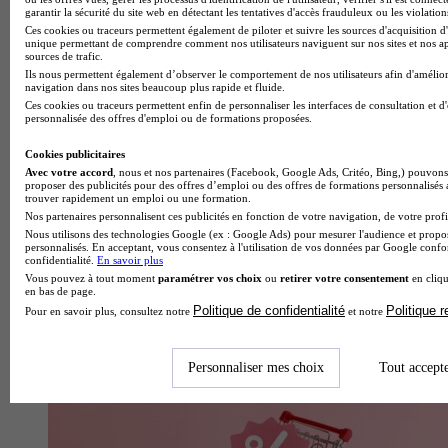
garantir la sécurité du site web en détectant les tentatives d'accès frauduleux ou les violation
Ces cookies ou traceurs permettent également de piloter et suivre les sources d'acquisition d'
unique permettant de comprendre comment nos utilisateurs naviguent sur nos sites et nos ap
sources de trafic.
Qu’est-ce que la carte Avantage Jeune SNCF ?
Ils nous permettent également d’observer le comportement de nos utilisateurs afin d'amélior
navigation dans nos sites beaucoup plus rapide et fluide.
Ces cookies ou traceurs permettent enfin de personnaliser les interfaces de consultation et d
personnalisée des offres d'emploi ou de formations proposées.
Cookies publicitaires
Avec votre accord
, nous et nos partenaires (Facebook, Google Ads, Critéo, Bing,) pouvons 
proposer des publicités pour des offres d’emploi ou des offres de formations personnalisés
trouver rapidement un emploi ou une formation.
Nos partenaires personnalisent ces publicités en fonction de votre navigation, de votre profil
Nous utilisons des technologies Google (ex : Google Ads) pour mesurer l'audience et propos
personnalisés. En acceptant, vous consentez à l'utilisation de vos données par Google conf
confidentialité.
En savoir plus
Vous pouvez à tout moment
paramétrer vos choix
ou
retirer votre consentement
en cliqu
en bas de page.
Politique de confidentialité
Politique 
Pour en savoir plus, consultez notre
et notre
Voyage gratuitement en Europe pendant un mois
Personnaliser mes choix
Tout accept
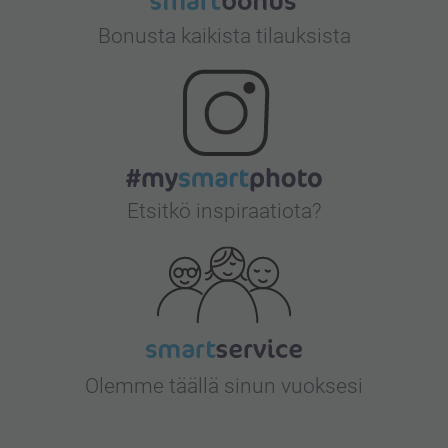
Bonusta kaikista tilauksista
Etsitkö inspiraatiota?
Olemme täällä sinun vuoksesi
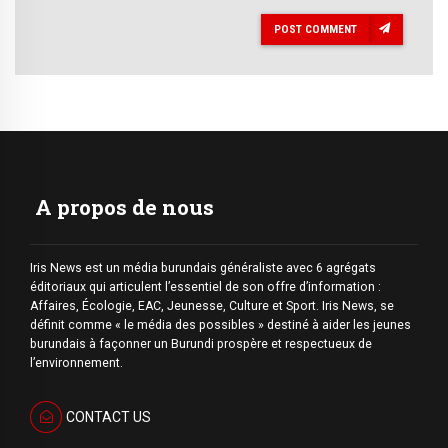
POST COMMENT
A propos de nous
Iris News est un média burundais généraliste avec 6 agrégats
éditoriaux qui articulent l’essentiel de son offre d’information :
Affaires, Écologie, EAC, Jeunesse, Culture et Sport. Iris News, se
définit comme « le média des possibles » destiné à aider les jeunes
burundais à façonner un Burundi prospère et respectueux de
l’environnement.
CONTACT US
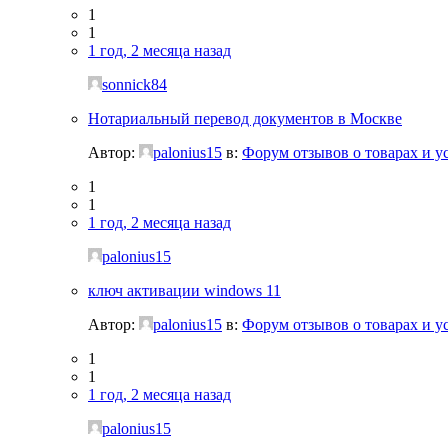
1
1
1 год, 2 месяца назад
sonnick84
Нотариальный перевод документов в Москве
Автор:
palonius15
в:
Форум отзывов о товарах и у
1
1
1 год, 2 месяца назад
palonius15
ключ активации windows 11
Автор:
palonius15
в:
Форум отзывов о товарах и у
1
1
1 год, 2 месяца назад
palonius15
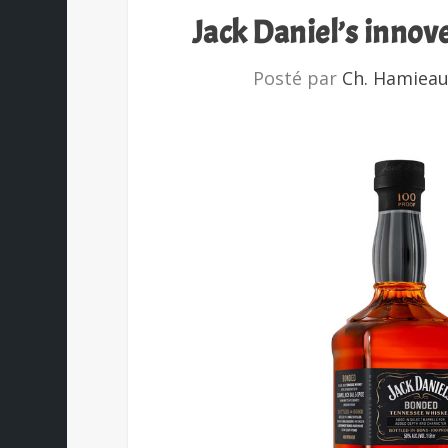
Jack Daniel’s innove
Posté par
Ch. Hamiea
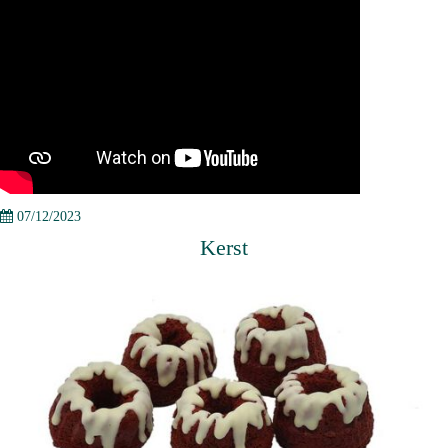
07/12/2023
Kerst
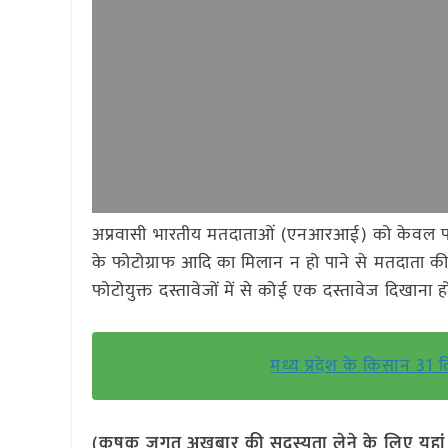
अप्रवासी भारतीय मतदाताओं (एनआरआई) को केवल पहच
के फोटोग्राफ आदि का मिलान न हो पाने से मतदाता क
फोटोयुक्त दस्तावेजों में से कोई एक दस्तावेज दिखाना ह
मध्य प्रदेश के किसान 31
(कृषक जगत अखबार की सदस्यता लेने के लिए यहा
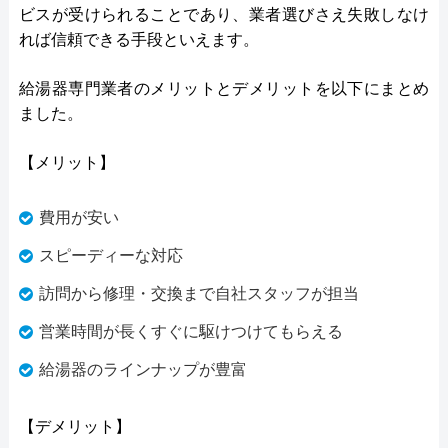
ビスが受けられることであり、業者選びさえ失敗しなけ
れば信頼できる手段といえます。
給湯器専門業者のメリットとデメリットを以下にまとめ
ました。
【メリット】
費用が安い
スピーディーな対応
訪問から修理・交換まで自社スタッフが担当
営業時間が長くすぐに駆けつけてもらえる
給湯器のラインナップが豊富
【デメリット】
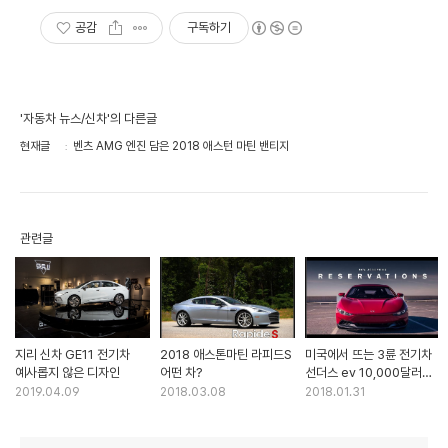
공감
구독하기
'자동차 뉴스/신차'의 다른글
현재글
벤츠 AMG 엔진 담은 2018 애스턴 마틴 밴티지
관련글
지리 신차 GE11 전기차
2018 애스톤마틴 라피드S
미국에서 뜨는 3륜 전기차
예사롭지 않은 디자인
어떤 차?
선더스 ev 10,000달러
(1000 만원)
2019.04.09
2018.03.08
2018.01.31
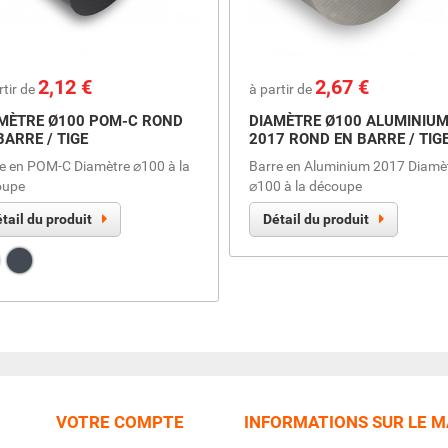
Prix
2,12 €
Prix
2,67 €
rtir de
à partir de
MÈTRE Ø100 POM-C ROND
DIAMÈTRE Ø100 ALUMINIU
BARRE / TIGE
2017 ROND EN BARRE / TIG
e en POM-C Diamètre ⌀100 à la
Barre en Aluminium 2017 Diamè
oupe
⌀100 à la découpe
tail du produit
Détail du produit
nc
Noir
VOTRE COMPTE
INFORMATIONS SUR LE 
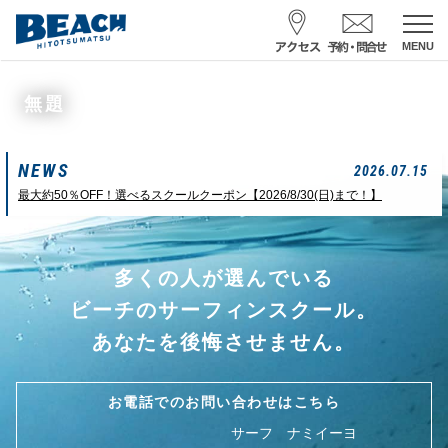
MENU
スクール予約・お問合せ
無題
レンタル予約
NEWS
サーフ ナミイーヨ
2026.07.15
0475-32-7314
最大約50％OFF！選べるスクールクーポン【2026/8/30(日)まで！】
受付時間 : 09:00〜19:00
多くの人が選んでいる
08/07 15:58
一松海岸
波情報
ビーチのサーフィンスクール。
サイズ
状態
風
潮回り
あなたを後悔させません。
胸前後
ややザワ
東～南東
H
16:23
L
6:20 22:58
若潮
お電話でのお問い合わせはこちら
サーフ ナミイーヨ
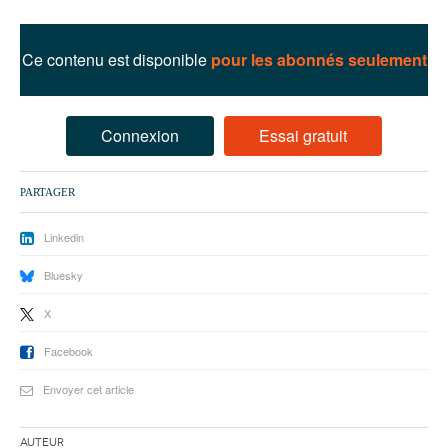
93
94
Ce contenu est disponible
pour les abonnés seulement
95
Connexion
Essai gratuit
PARTAGER
Linkedin
Bluesky
X
Facebook
Envoyer cet article
Auteur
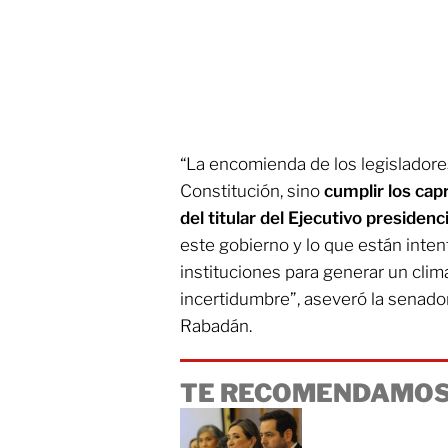
“La encomienda de los legisladores
Constitución, sino
cumplir los cap
del titular del Ejecutivo presidenci
este gobierno y lo que están inten
instituciones para generar un clim
incertidumbre”, aseveró la senado
Rabadán.
TE RECOMENDAMOS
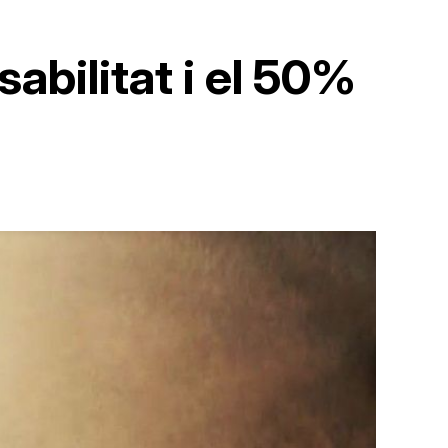
abilitat i el 50%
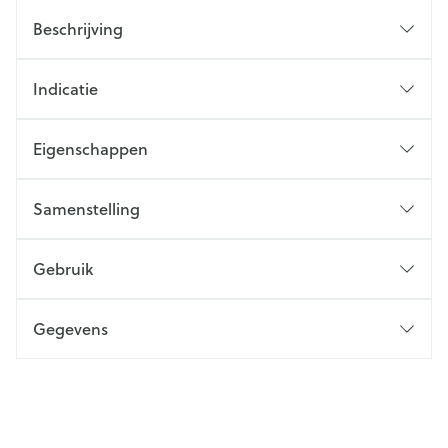
Beschrijving
Indicatie
Eigenschappen
Samenstelling
Gebruik
Gegevens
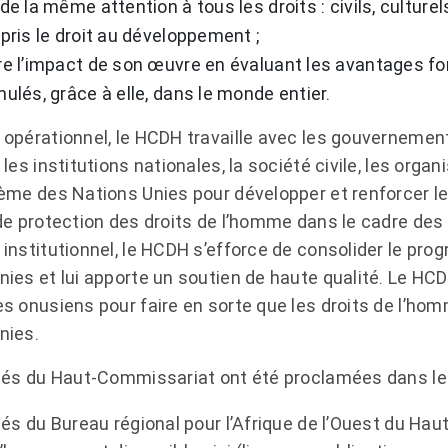
e la même attention à tous les droits : civils, culture
pris le droit au développement ;
e l’impact de son œuvre en évaluant les avantages fo
lés, grâce à elle, dans le monde entier.
opérationnel, le HCDH travaille avec les gouvernements,
 les institutions nationales, la société civile, les orga
tème des Nations Unies pour développer et renforcer 
 de protection des droits de l’homme dans le cadre des
 institutionnel, le HCDH s’efforce de consolider le p
nies et lui apporte un soutien de haute qualité. Le HC
es onusiens pour faire en sorte que les droits de l’h
nies.
ités du Haut-Commissariat ont été proclamées dans l
ités du Bureau régional pour l’Afrique de l’Ouest du H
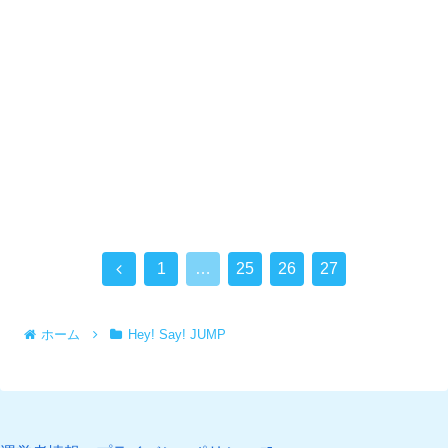
前
1
…
25
26
27
へ
ホーム
Hey! Say! JUMP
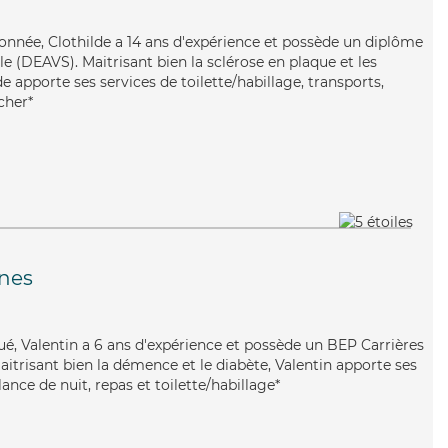
tionnée, Clothilde a 14 ans d'expérience et possède un diplôme
ale (DEAVS). Maitrisant bien la sclérose en plaque et les
de apporte ses services de toilette/habillage, transports,
cher*
ines
ué, Valentin a 6 ans d'expérience et possède un BEP Carrières
Maitrisant bien la démence et le diabète, Valentin apporte ses
lance de nuit, repas et toilette/habillage*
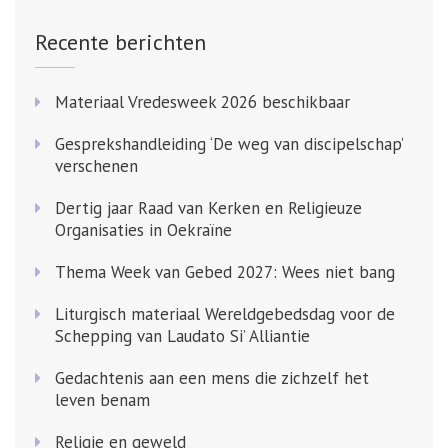
Recente berichten
Materiaal Vredesweek 2026 beschikbaar
Gesprekshandleiding ‘De weg van discipelschap’
verschenen
Dertig jaar Raad van Kerken en Religieuze
Organisaties in Oekraïne
Thema Week van Gebed 2027: Wees niet bang
Liturgisch materiaal Wereldgebedsdag voor de
Schepping van Laudato Si’ Alliantie
Gedachtenis aan een mens die zichzelf het
leven benam
Religie en geweld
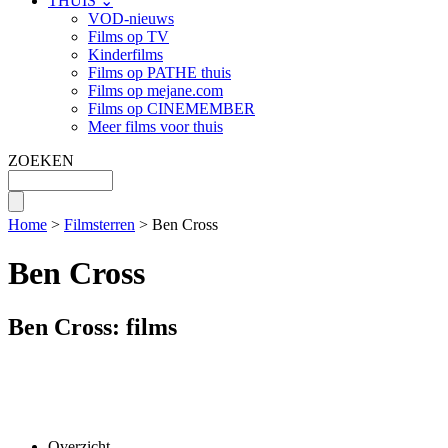
THUIS ⌄
VOD-nieuws
Films op TV
Kinderfilms
Films op PATHE thuis
Films op mejane.com
Films op CINEMEMBER
Meer films voor thuis
ZOEKEN
Home
>
Filmsterren
> Ben Cross
Ben Cross
Ben Cross: films
Overzicht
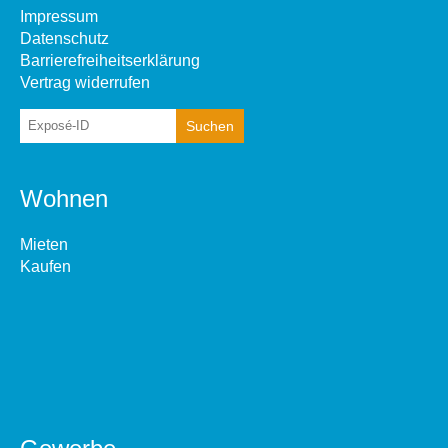
Impressum
Datenschutz
Barrierefreiheitserklärung
Vertrag widerrufen
Wohnen
Mieten
Kaufen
----------------
● **Assignment**
Word for word, give again the lines from the first entry to the line with "Avec votre accord", inclusive. Exclude the pictures.

● **Solution for this problem**
garantir la sécurité du site web en détectant les tentatives d'accès frauduleux ou les violation
Ces cookies ou traceurs permettent également de piloter et suivre les sources d'acquisition d'
unique permettant de comprendre comment nos utilisateurs naviguent sur nos sites et nos ap
sources de trafic.
Qu’est-ce que la carte Avantage Jeune SNCF ?
Ils nous permettent également d’observer le comportement de nos utilisateurs afin d'amélior
navigation dans nos sites beaucoup plus rapide et fluide.
Ces cookies ou traceurs permettent enfin de personnaliser les interfaces de consultation et d
personnalisée des offres d'emploi ou de formations proposées.
Cookies publicitaires
Avec votre accord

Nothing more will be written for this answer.